EXERCISE INSTRUCTIONS: In the listing below, a line holding "You are a GUI" and a line holding "Task: Click on the [Home]" mark the range. Retype both exactly, with all lines between them.

SUPPLIED ENTRIES:
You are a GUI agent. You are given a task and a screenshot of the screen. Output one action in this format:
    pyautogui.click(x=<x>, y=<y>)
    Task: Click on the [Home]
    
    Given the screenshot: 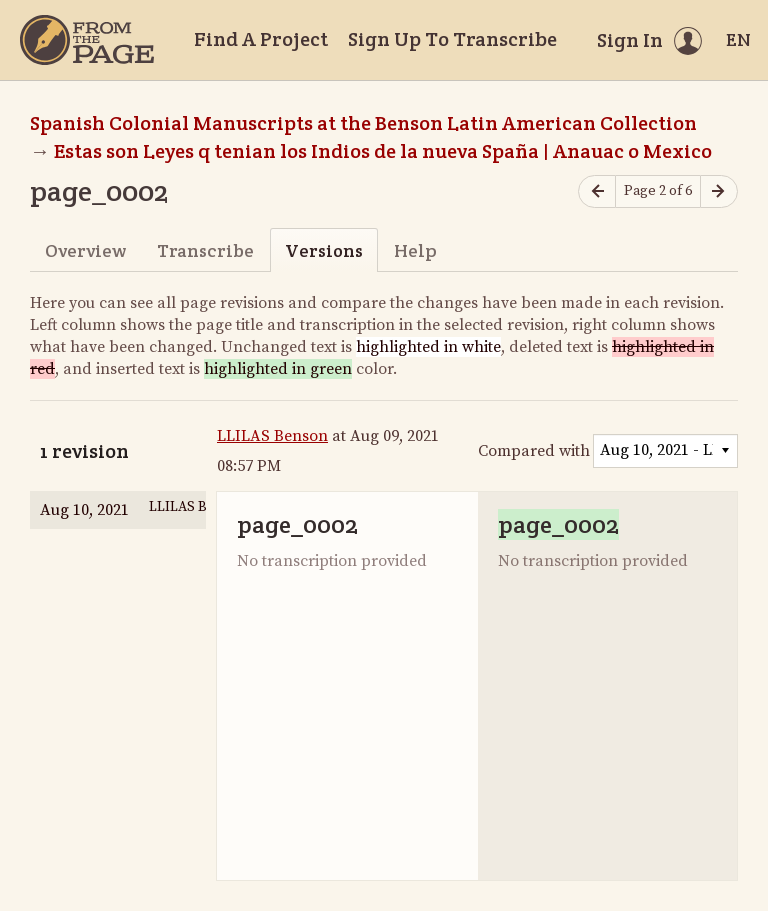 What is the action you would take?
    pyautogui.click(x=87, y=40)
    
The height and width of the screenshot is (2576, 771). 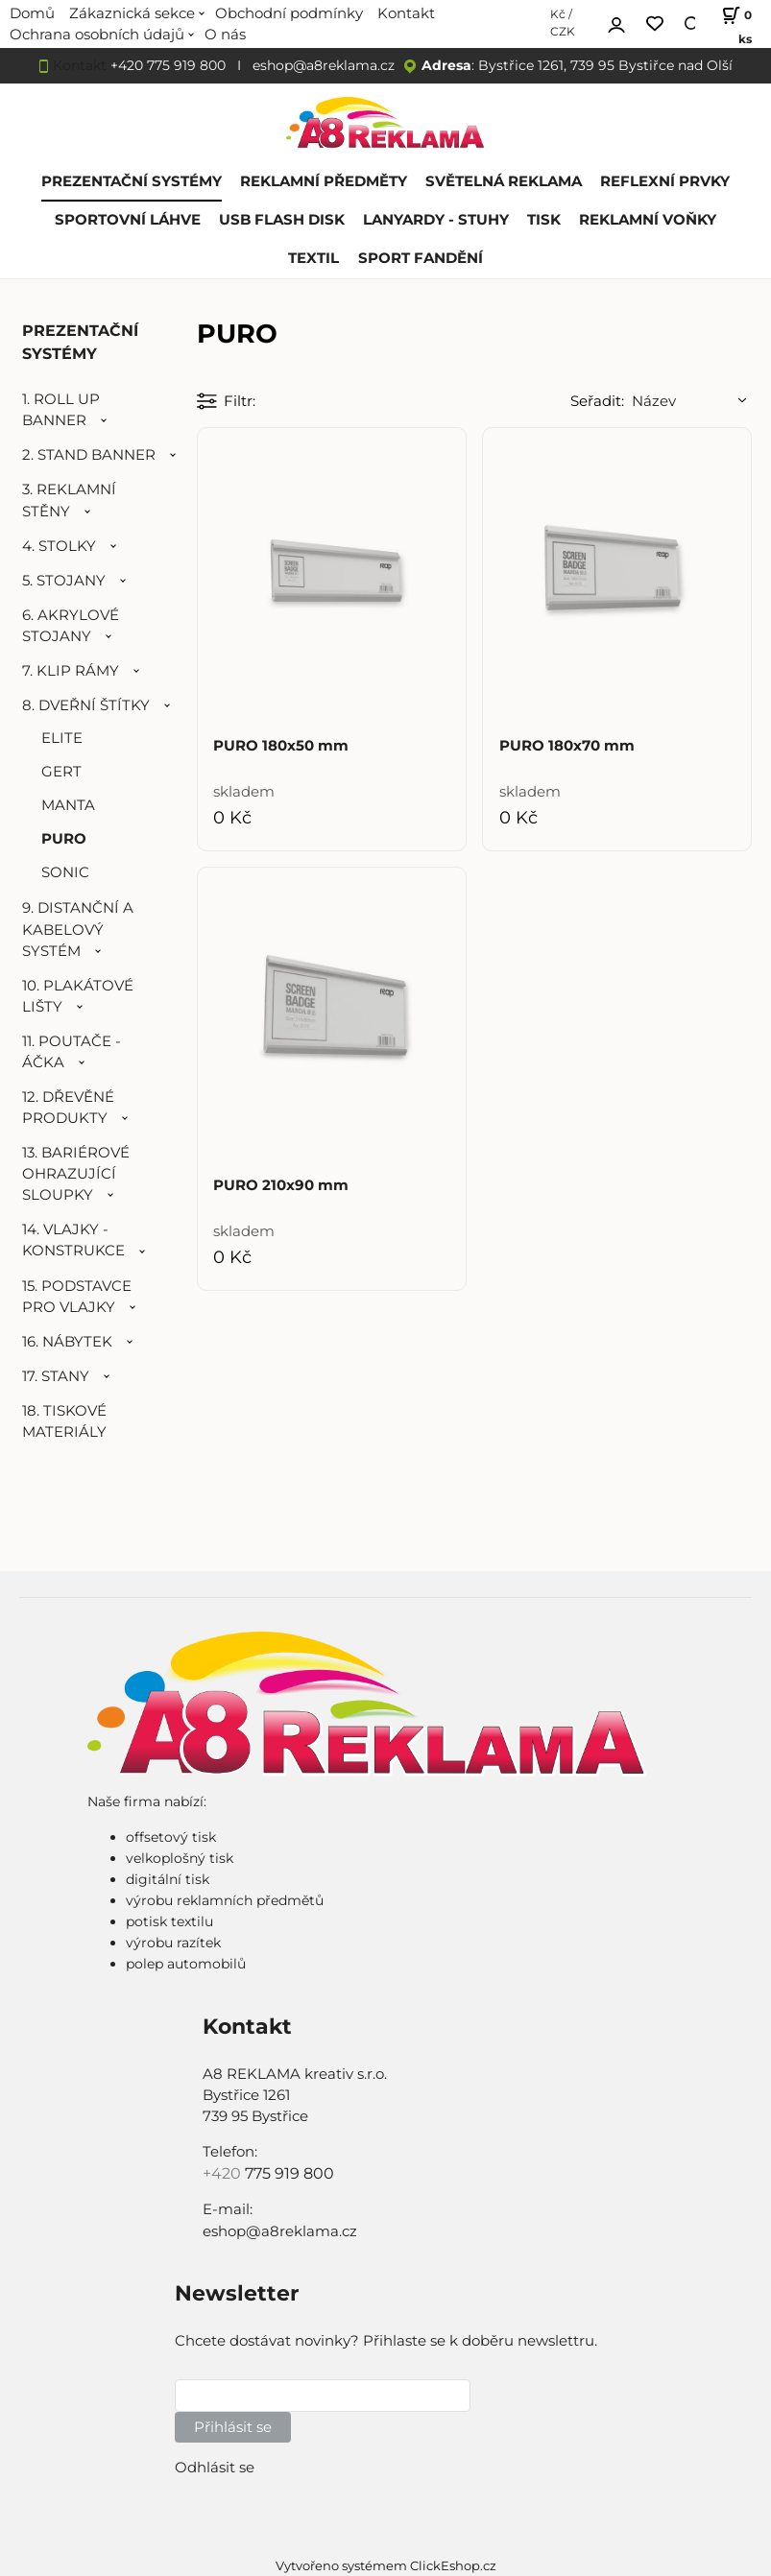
==
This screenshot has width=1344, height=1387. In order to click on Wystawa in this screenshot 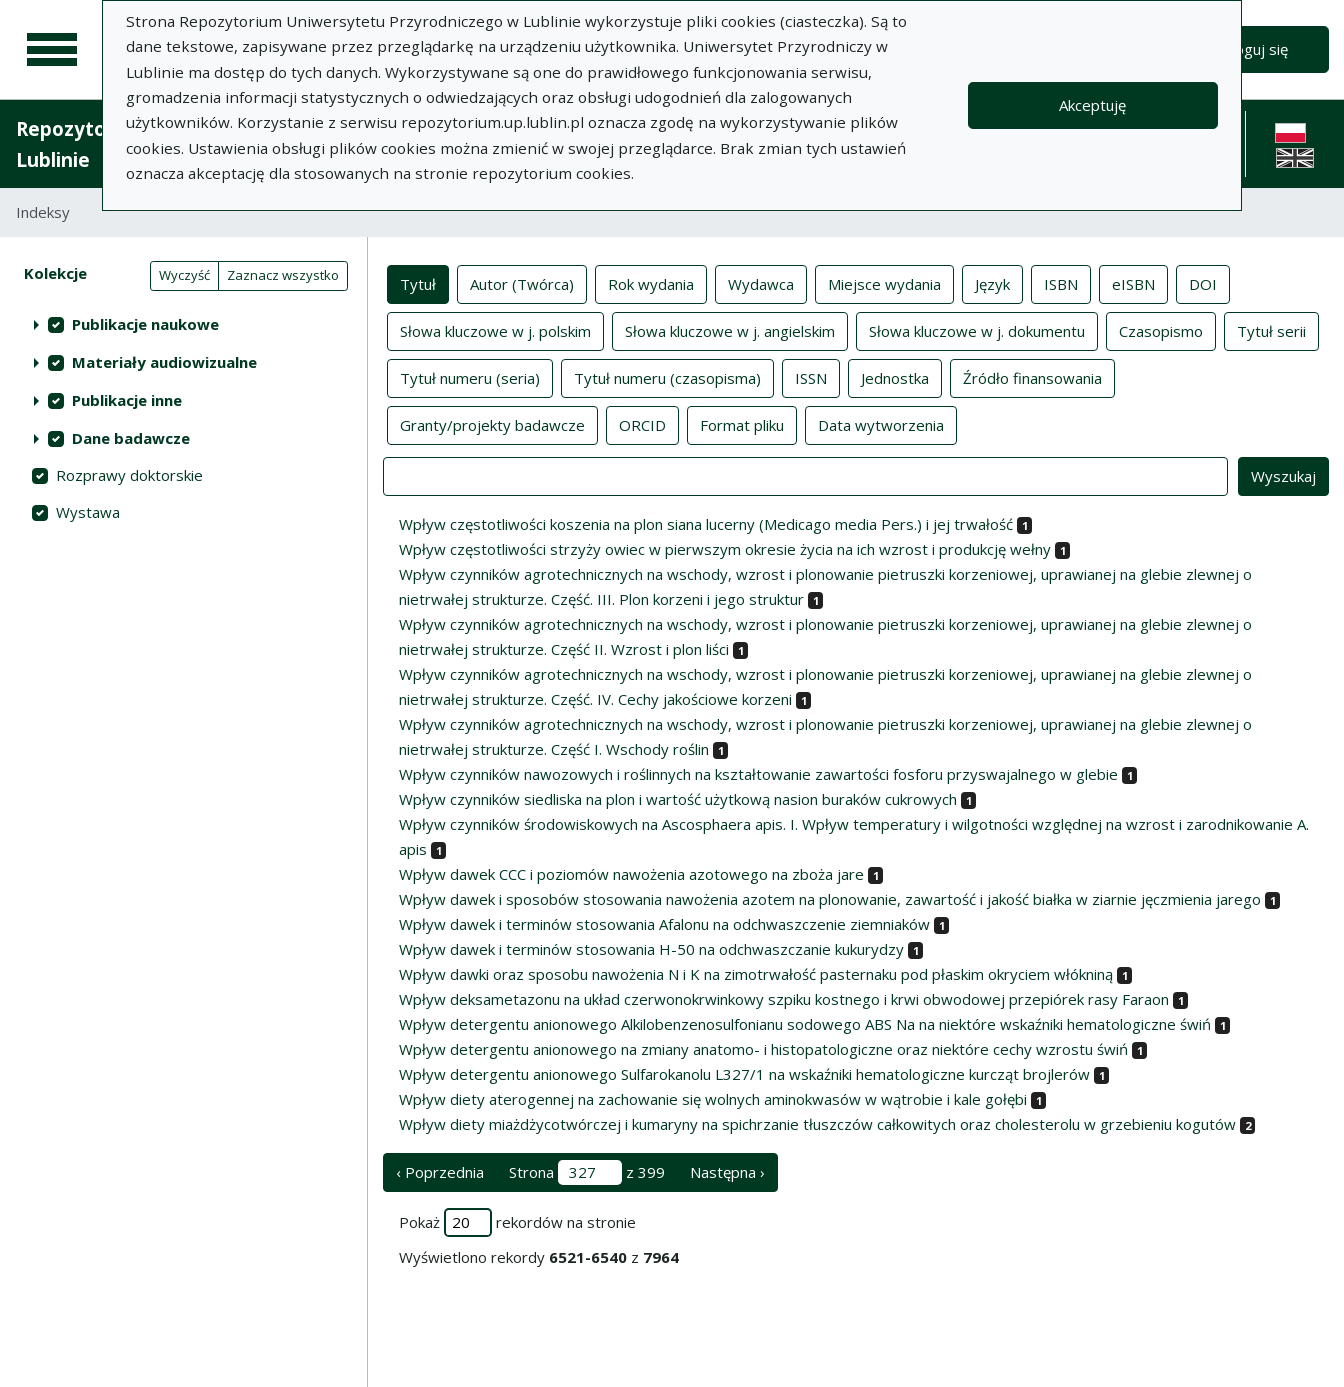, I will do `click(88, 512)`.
...
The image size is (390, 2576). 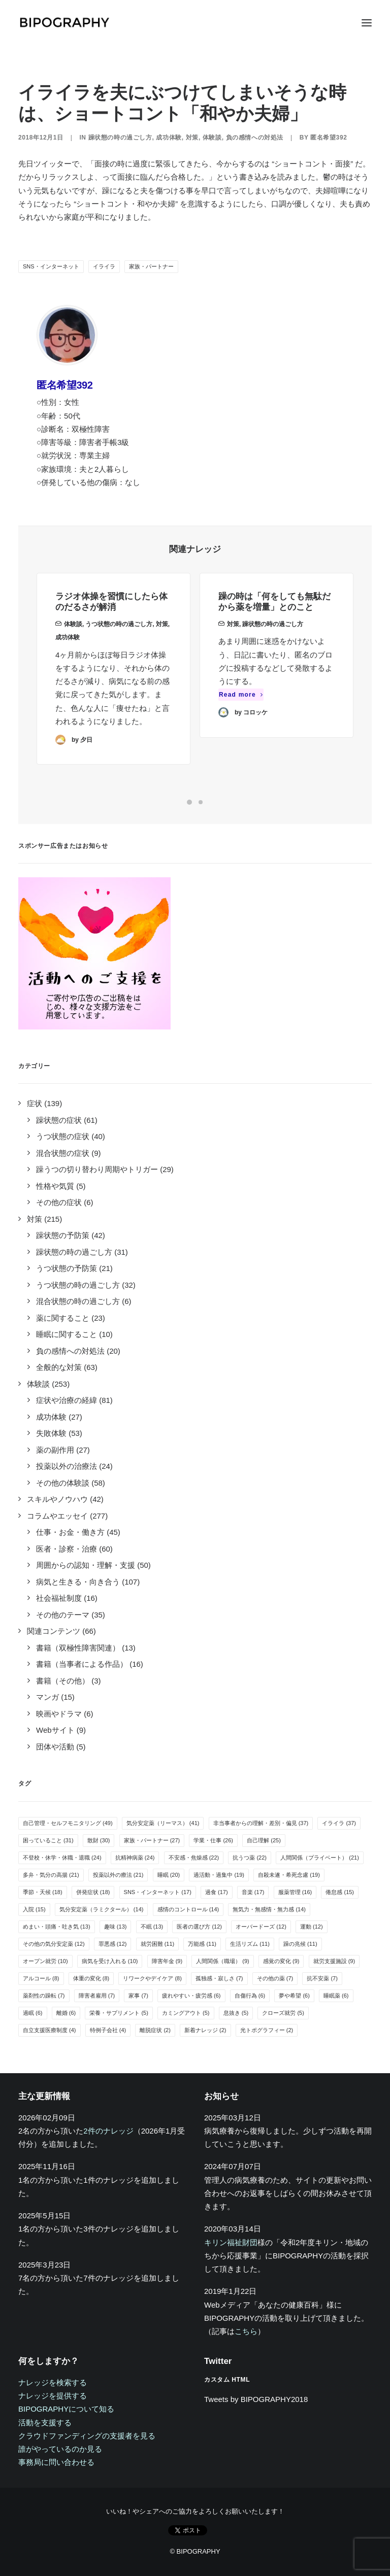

REPLY TO THE TASK:
You are a GUI agent. You are given a task and a screenshot of the screen. Output one action in this format:
    pyautogui.click(x=<x>, y=<y>)
    Task: Click on the [Home]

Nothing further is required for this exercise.